Task directions: Whenever an image turns up, omit it and return the remaining data exactly.

Exercise data:
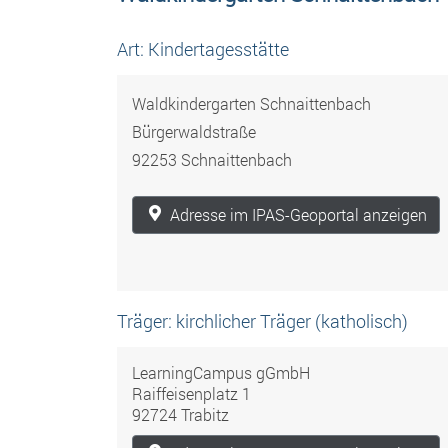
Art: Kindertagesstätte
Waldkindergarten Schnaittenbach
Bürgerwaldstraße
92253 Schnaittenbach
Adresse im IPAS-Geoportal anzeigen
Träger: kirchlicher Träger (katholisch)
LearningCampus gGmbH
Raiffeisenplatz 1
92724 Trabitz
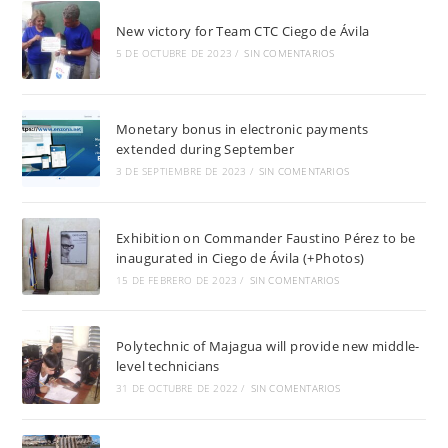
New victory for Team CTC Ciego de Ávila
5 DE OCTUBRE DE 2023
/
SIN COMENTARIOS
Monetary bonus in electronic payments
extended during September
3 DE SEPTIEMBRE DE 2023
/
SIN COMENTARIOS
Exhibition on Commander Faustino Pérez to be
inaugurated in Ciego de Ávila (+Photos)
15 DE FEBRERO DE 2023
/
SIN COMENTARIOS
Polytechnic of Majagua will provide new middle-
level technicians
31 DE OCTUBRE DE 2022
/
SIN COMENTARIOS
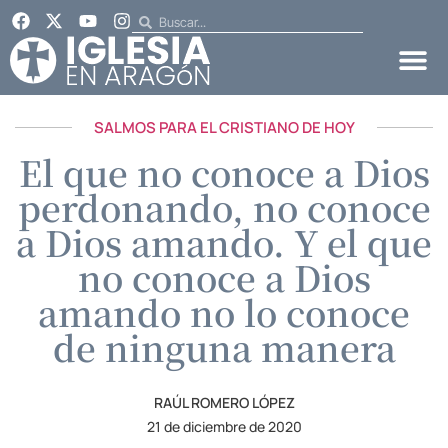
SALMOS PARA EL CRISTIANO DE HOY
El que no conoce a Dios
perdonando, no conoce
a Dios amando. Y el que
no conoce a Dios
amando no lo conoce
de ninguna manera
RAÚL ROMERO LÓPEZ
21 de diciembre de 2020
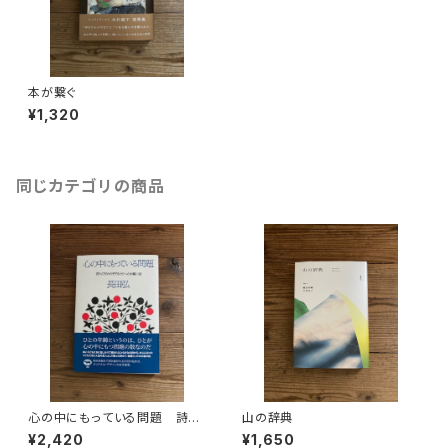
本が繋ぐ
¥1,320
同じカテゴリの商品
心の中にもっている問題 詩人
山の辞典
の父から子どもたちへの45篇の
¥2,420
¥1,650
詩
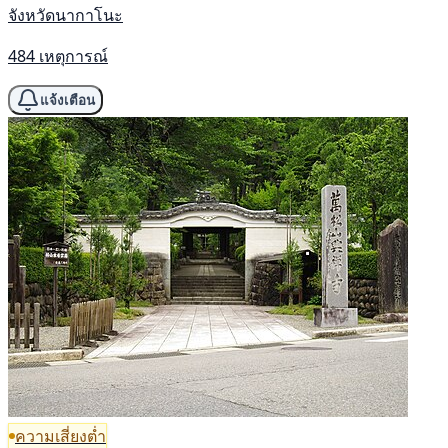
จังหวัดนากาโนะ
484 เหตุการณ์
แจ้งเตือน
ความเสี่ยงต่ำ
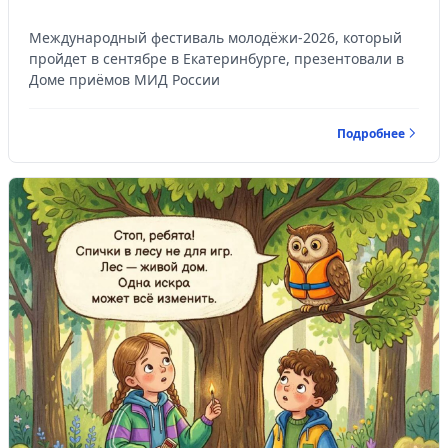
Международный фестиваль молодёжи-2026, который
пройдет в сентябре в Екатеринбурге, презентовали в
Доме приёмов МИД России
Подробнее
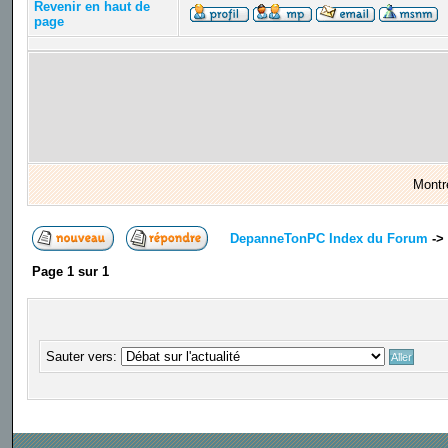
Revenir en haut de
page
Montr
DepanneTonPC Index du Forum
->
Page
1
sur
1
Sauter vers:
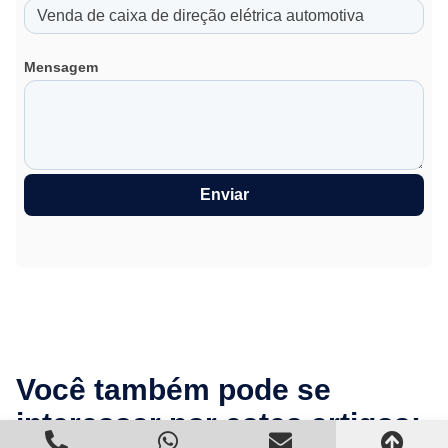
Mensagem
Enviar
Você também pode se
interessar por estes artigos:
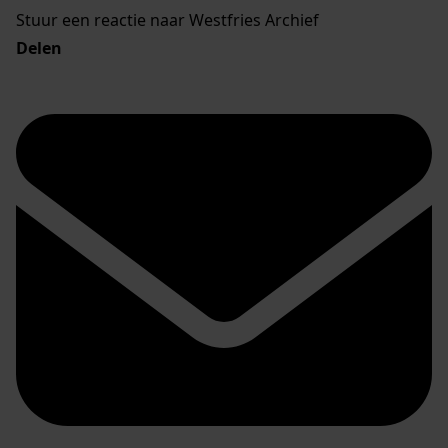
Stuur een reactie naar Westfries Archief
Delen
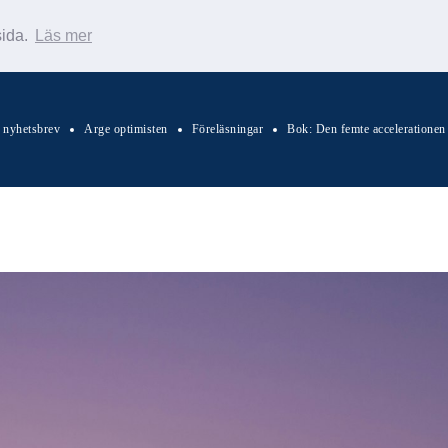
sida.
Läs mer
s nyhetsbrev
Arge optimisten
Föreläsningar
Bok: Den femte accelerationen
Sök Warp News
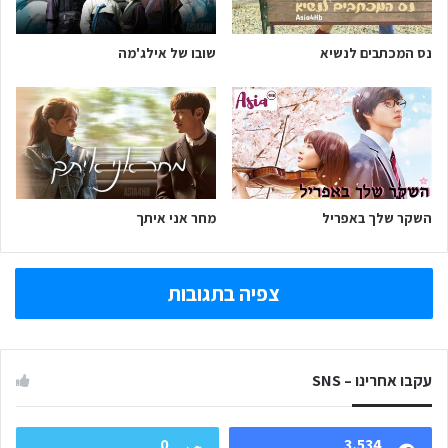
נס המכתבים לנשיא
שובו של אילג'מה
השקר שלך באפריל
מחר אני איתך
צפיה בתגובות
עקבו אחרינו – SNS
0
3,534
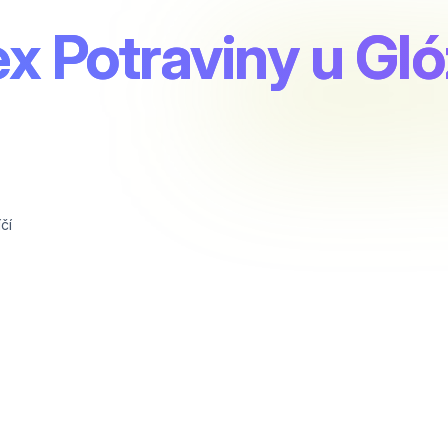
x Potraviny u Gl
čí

Solution to this problem:
Art: Kindertagesstätte
Waldkindergarten Schnaittenbach
Bürgerwaldstraße
92253 Schnaittenbach
Adresse im IPAS-Geoportal anzeigen
Träger: kirchlicher Träger (katholisch)
LearningCampus gGmbH
Raiffeisenplatz 1
92724 Trabitz
New victory for Team CTC Ciego de Ávila
5 DE OCTUBRE DE 2023
/
SIN COMENTARIOS
Monetary bonus in electronic payments
extended during September
3 DE SEPTIEMBRE DE 2023
/
SIN COMENTARIOS
Exhibition on Commander Faustino Pérez to be
inaugurated in Ciego de Ávila (+Photos)
15 DE FEBRERO DE 2023
/
SIN COMENTARIOS
Polytechnic of Majagua will provide new middle-
level technicians
31 DE OCTUBRE DE 2022
/
SIN COMENTARIOS
SALMOS PARA EL CRISTIANO DE HOY
El que no conoce a Dios
perdonando, no conoce
a Dios amando. Y el que
no conoce a Dios
amando no lo conoce
de ninguna manera
RAÚL ROMERO LÓPEZ
21 de diciembre de 2020
本が繋ぐ
¥1,320
同じカテゴリの商品
心の中にもっている問題 詩人
山の辞典
の父から子どもたちへの45篇の
¥2,420
¥1,650
詩
จังหวัดนากาโนะ
484 เหตุการณ์
แจ้งเตือน
ความเสี่ยงต่ำ
Международный фестиваль молодёжи-2026, который
пройдет в сентябре в Екатеринбурге, презентовали в
Доме приёмов МИД России
Подробнее
Revenir en haut de
page
Montr
DepanneTonPC Index du Forum
->
Page
1
sur
1
Sauter vers:
Mensagem
Enviar
Você também pode se
interessar por estes artigos:
Stuur een reactie naar Westfries Archief
Delen
sida.
Läs mer
s nyhetsbrev
Arge optimisten
Föreläsningar
Bok: Den femte accelerationen
Sök Warp News
נס המכתבים לנשיא
שובו של אילג'מה
השקר שלך באפריל
מחר אני איתך
צפיה בתגובות
עקבו אחרינו – SNS
0
3,534
x Potraviny u Gl
čí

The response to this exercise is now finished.